In stark terms, the report makes clear that the fundamental right and ability of women to decide when, how, and with whom to have families is quickly disappearing across many parts of our country. This is the case despite the fact that a majority of Americans do not want politicians to roll back progress on reproductive freedom: 7 in 10 Americans want abortion to remain legal and accessible, with a similar number opposed to overturning Roe.

At the same time, many working mothers face hostile environments as they try to provide for their families. Even though more women than ever are the breadwinners for their families, few states have laws that protect pregnant workers from discrimination by their employers. And with the average cost of full-time child care often more than the cost of in-state college tuition, most states still don’t have laws requiring paid family leave. Across the country, women and their families continue to live a life of impossible paradoxes.

The nation’s health care law, known as Obamacare, has had a significant and positive impact on the lives of women and families just struggling to get by. Thanks to this landmark law, being a woman is no longer treated as a pre-existing condition. This means that women can access more affordable insurance for themselves and their families without paying more than men. Another outcome of the law: Unintended pregnancy is at an all-time low, due to more accessible contraception. Women have also collectively saved over $1.4 billion a year due to the contraceptive coverage policy.   

Now enter Price. Throughout Price’s career, he has substituted his own political ideology in place of sound health care policy. During his 12 years in Congress, he co-sponsored legislation that aimed to make abortion illegal nationwide in almost all cases and ban some of the most common forms of contraception, stem cell research, and in vitro fertilization. He repeatedly voted to defund Planned Parenthood, which millions of Americans count on for affordable, accessible health care. And he voted to eliminate the Title X family-planning program, which provides millions of Americans with access to health care services ranging from birth control to breast cancer screenings. And, at every turn, he has continually reasserted support for the Hyde Amendment — a controversial funding ban on abortion that disproportionately affects low-income women and women of color.

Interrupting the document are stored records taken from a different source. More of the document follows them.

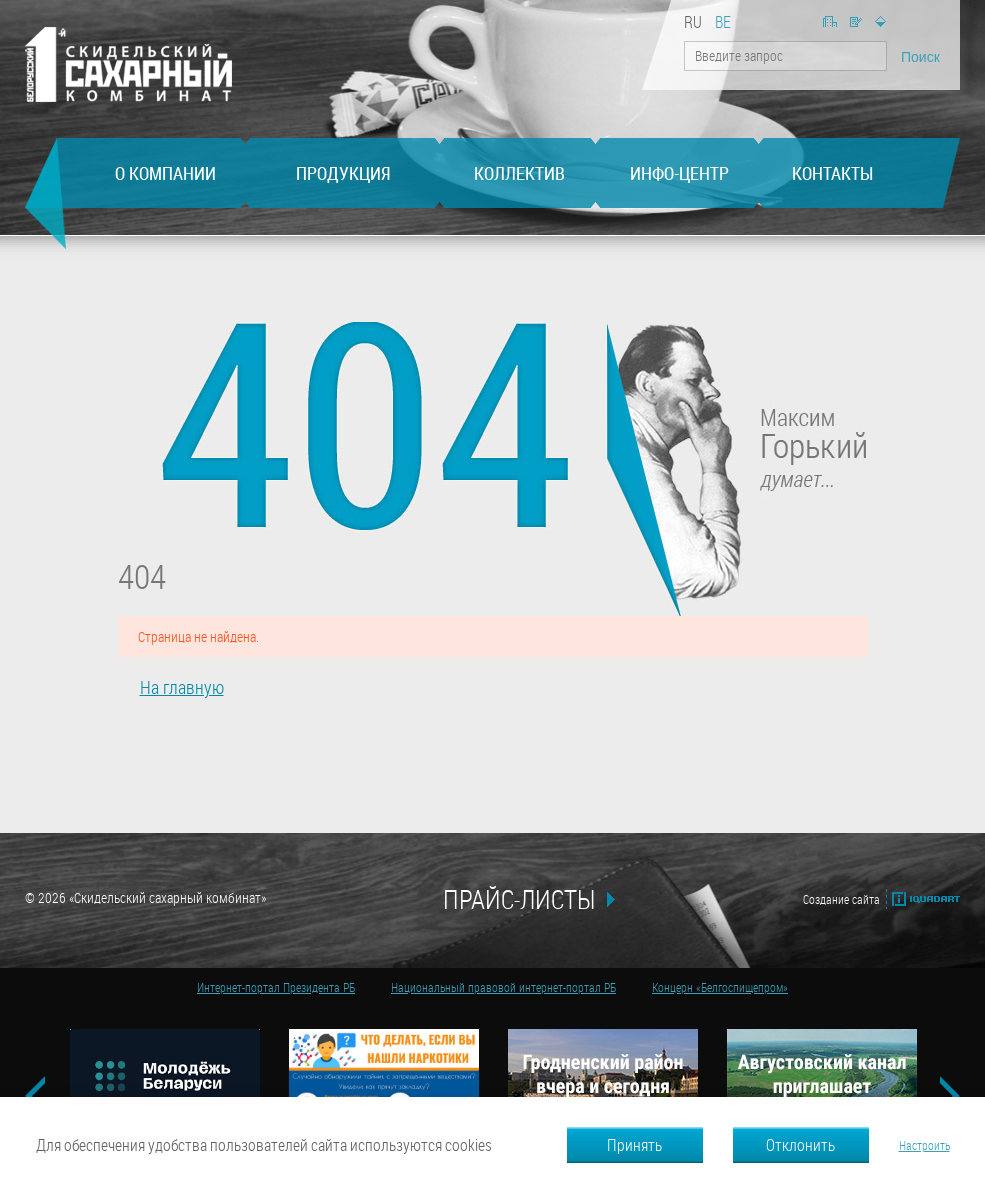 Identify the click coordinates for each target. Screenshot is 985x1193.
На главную (830, 21)
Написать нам (856, 21)
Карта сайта (881, 21)
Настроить (924, 1145)
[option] (164, 1079)
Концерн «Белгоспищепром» (720, 987)
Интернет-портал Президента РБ (276, 987)
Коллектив (519, 173)
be (723, 21)
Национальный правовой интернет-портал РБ (503, 987)
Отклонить (800, 1144)
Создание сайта (841, 899)
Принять (634, 1144)
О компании (165, 173)
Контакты (832, 173)
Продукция (343, 173)
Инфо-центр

Price is proud of his work to dismantle vital health care for women, and has steadfastly refused to account for the consequences for everyday American families. Price and other politicians who impose their own beliefs on others have contributed not only to declining health outcomes for women but to the daily struggle of providing for our families. If he is confirmed, his tenure at HHS will threaten the health and safety of millions of American women and the families they support.

 

NARAL Pro-Choice America President Ilyse Hogue is a nationally-recognized social change practitioner and expert in online engagement with a passion for progressive work.